Wednesday, July 20, 2005

Historic Zoning

If you never work on your house, then you probably don't think much about zoning. To make up for that, people like my neighbors think about zoning A LOT.

Here's a map of the area where I live:
As you might guess, R-zoning is residential. R-1A is for single-family homes and duplexes (maybe some other house-like apartment buildings). O is for offices, C is commercial, and I is industrial. The number designates the "density."

The important part here are the diagonal lines -- any area that is shaded in with diagonal lines also carries the overlay zoning of H-1, which is historic zoning. My house is in one of those medium-yellow islands of R-1A without H-1, so I do not need to get permission from the Historic Zoning Board before making exterior changes. This is good because it's one less hoop for me to jump through. I would say that it's also bad because some of the stupid things that previous owners did were clearly inconsistent with the guidelines; however, since their work isn't anywhere near being up to code, I would guess that they didn't even have a building permit, so bureacracy probably wouldn't have come to the rescue.

Here is the great part: if you're in the historic zoning, then you need approval for every exterior change (down to small details -- like the color of the mortar when you have brickwork repointed). However, the city law director recently informed the city council that, in his opinion, you can un-zone your property out of H-1 JUST BY ASKING. That's right: anyone who doesn't want to comply with the historic guidelines can just ask the city council to remove the property from the H-1 overlay, and the rules will no longer apply!

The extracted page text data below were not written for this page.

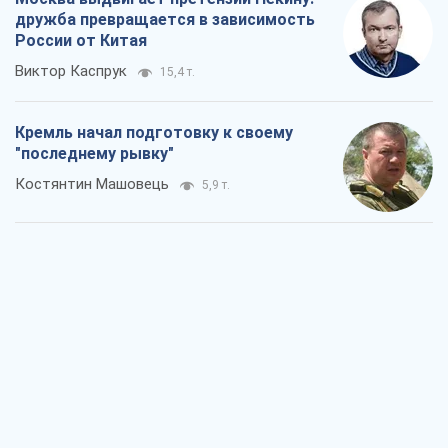
дружба превращается в зависимость
России от Китая
Виктор Каспрук
15,4 т.
Кремль начал подготовку к своему
"последнему рывку"
Костянтин Машовець
5,9 т.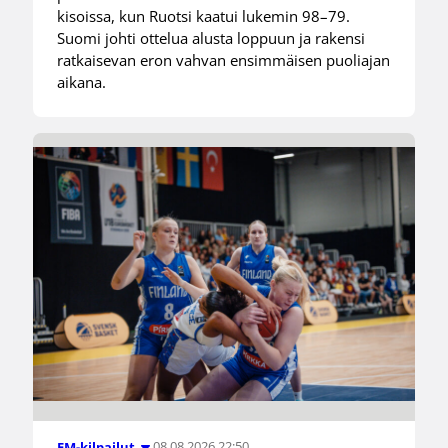
kisoissa, kun Ruotsi kaatui lukemin 98–79.
Suomi johti ottelua alusta loppuun ja rakensi
ratkaisevan eron vahvan ensimmäisen puoliajan
aikana.
08.08.2026 22:50
EM-kilpailut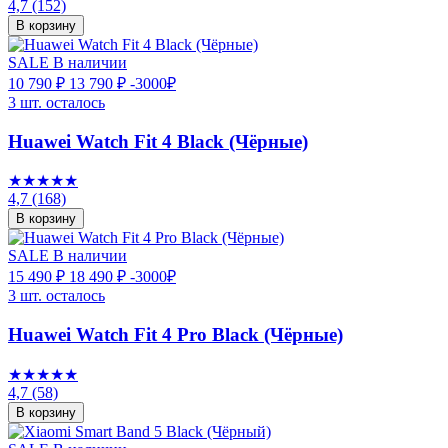
4,7
(152)
В корзину
SALE
В наличии
10 790 ₽
13 790 ₽
-3000₽
3 шт. осталось
Huawei Watch Fit 4 Black (Чёрные)
★★★★★
4,7
(168)
В корзину
SALE
В наличии
15 490 ₽
18 490 ₽
-3000₽
3 шт. осталось
Huawei Watch Fit 4 Pro Black (Чёрные)
★★★★★
4,7
(58)
В корзину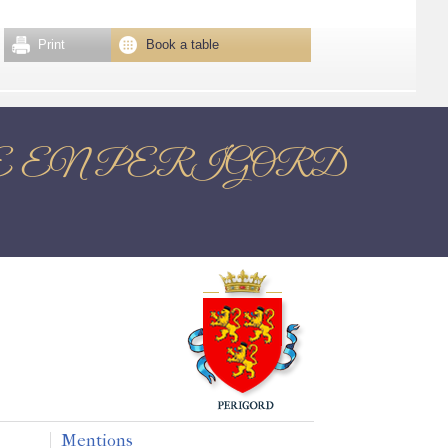
Print
Book a table
 BRANTOME EN PERIGORD
Mentions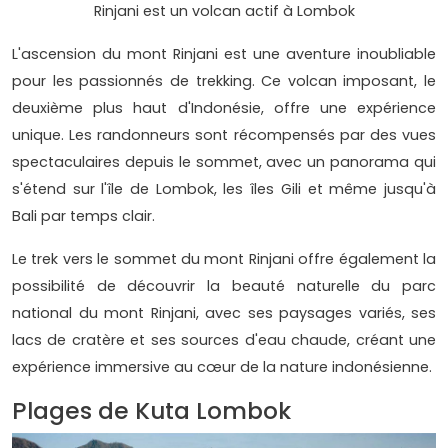
Rinjani est un volcan actif à Lombok
L'ascension du mont Rinjani est une aventure inoubliable
pour les passionnés de trekking. Ce volcan imposant, le
deuxième plus haut d'Indonésie, offre une expérience
unique. Les randonneurs sont récompensés par des vues
spectaculaires depuis le sommet, avec un panorama qui
s'étend sur l'île de Lombok, les îles Gili et même jusqu'à
Bali par temps clair.
Le trek vers le sommet du mont Rinjani offre également la
possibilité de découvrir la beauté naturelle du parc
national du mont Rinjani, avec ses paysages variés, ses
lacs de cratère et ses sources d'eau chaude, créant une
expérience immersive au cœur de la nature indonésienne.
Plages de Kuta Lombok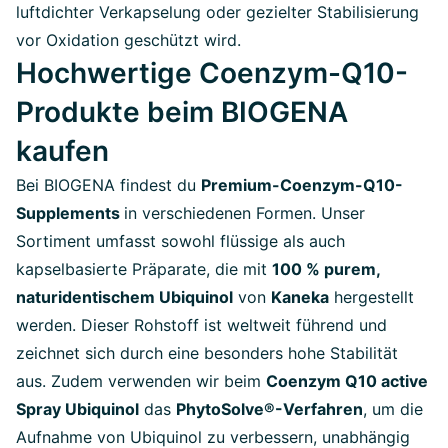
luftdichter Verkapselung oder gezielter Stabilisierung
vor Oxidation geschützt wird.
Hochwertige Coenzym-Q10-
Produkte beim BIOGENA
kaufen
Bei BIOGENA findest du
Premium-Coenzym-Q10-
Supplements
in verschiedenen Formen. Unser
Sortiment umfasst sowohl flüssige als auch
kapselbasierte Präparate, die mit
100 % purem,
naturidentischem Ubiquinol
von
Kaneka
hergestellt
werden. Dieser Rohstoff ist weltweit führend und
zeichnet sich durch eine besonders hohe Stabilität
aus. Zudem verwenden wir
beim
Coenzym Q10 active
Spray Ubiquinol
das
PhytoSolve®-Verfahren
, um die
Aufnahme von Ubiquinol zu verbessern, unabhängig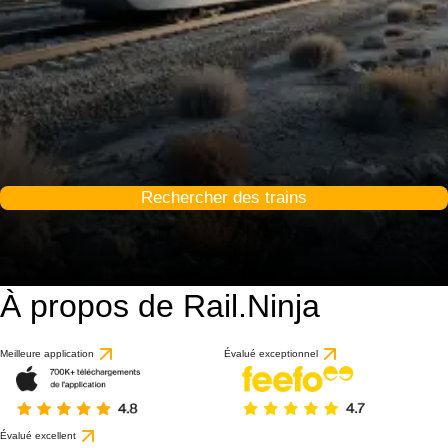
Rechercher des trains
À propos de Rail.Ninja
Meilleure application
Évalué exceptionnel
Évalué excellent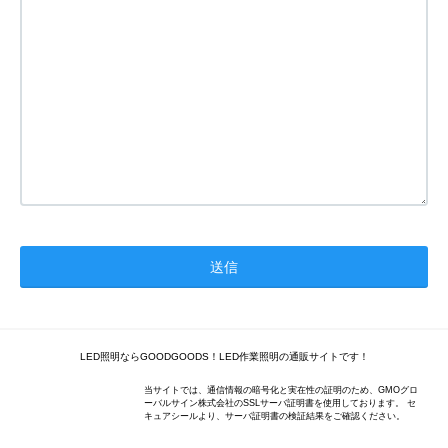
LED照明ならGOODGOODS！LED作業照明の通販サイトです！
当サイトでは、通信情報の暗号化と実在性の証明のため、GMOグロ
ーバルサイン株式会社のSSLサーバ証明書を使用しております。 セ
キュアシールより、サーバ証明書の検証結果をご確認ください。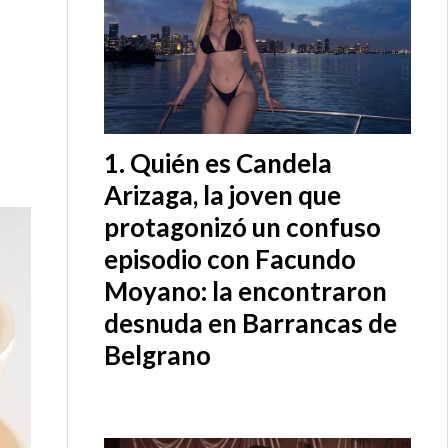
Quién es Candela
Arizaga, la joven que
protagonizó un confuso
episodio con Facundo
Moyano: la encontraron
desnuda en Barrancas de
Belgrano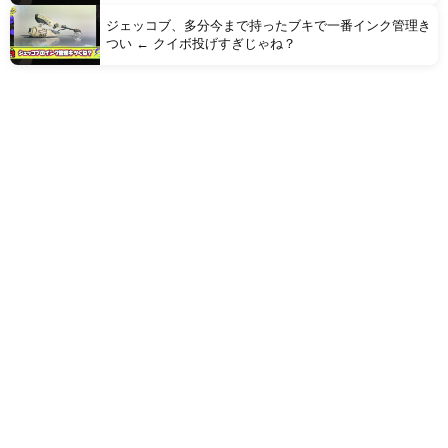
ジェッコブ、多分今まで持ったブキで一番インク管理き
つい ← クイボ投げすぎじゃね？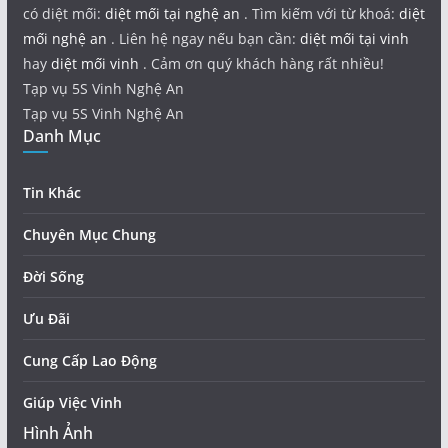
có diệt mối:
diệt mối tại nghệ an
. Tìm kiếm với từ khoá:
diệt
mối nghệ an
. Liên hệ ngay nếu bạn cần:
diệt mối tại vinh
hay
diệt mối vinh
. Cảm ơn quý khách hàng rất nhiều!
Tạp vụ 5S Vinh Nghệ An
Tạp vụ 5S Vinh Nghệ An
Danh Mục
Tin Khác
Chuyên Mục Chung
Đời Sống
Ưu Đãi
Cung Cấp Lao Động
Giúp Việc Vinh
Hình Ảnh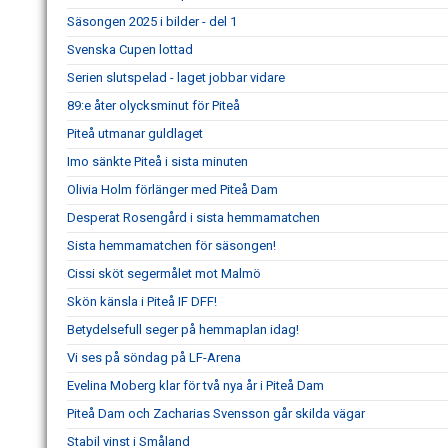
Säsongen 2025 i bilder - del 1
Svenska Cupen lottad
Serien slutspelad - laget jobbar vidare
89:e åter olycksminut för Piteå
Piteå utmanar guldlaget
Imo sänkte Piteå i sista minuten
Olivia Holm förlänger med Piteå Dam
Desperat Rosengård i sista hemmamatchen
Sista hemmamatchen för säsongen!
Cissi sköt segermålet mot Malmö
Skön känsla i Piteå IF DFF!
Betydelsefull seger på hemmaplan idag!
Vi ses på söndag på LF-Arena
Evelina Moberg klar för två nya år i Piteå Dam
Piteå Dam och Zacharias Svensson går skilda vägar
Stabil vinst i Småland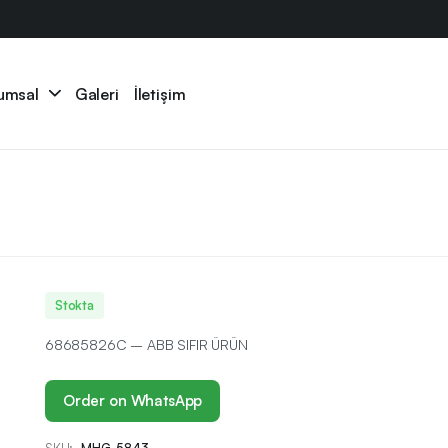
umsal
Galeri
İletişim
Stokta
68685826C – ABB SIFIR ÜRÜN
Order on WhatsApp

My neighbors have whipped themselves into a frenzy: Call the city council! Hold a meeting! Call the zoning board! Email the entire neighborhood! This MUST BE STOPPED!

I am waiting to see a schism: wealthy gentrifiers versus absentee landlords and everyone else with a lack of patience about the historic rules. I will watch this from the sidelines -- unless someone tries to take away my right to install storm windows.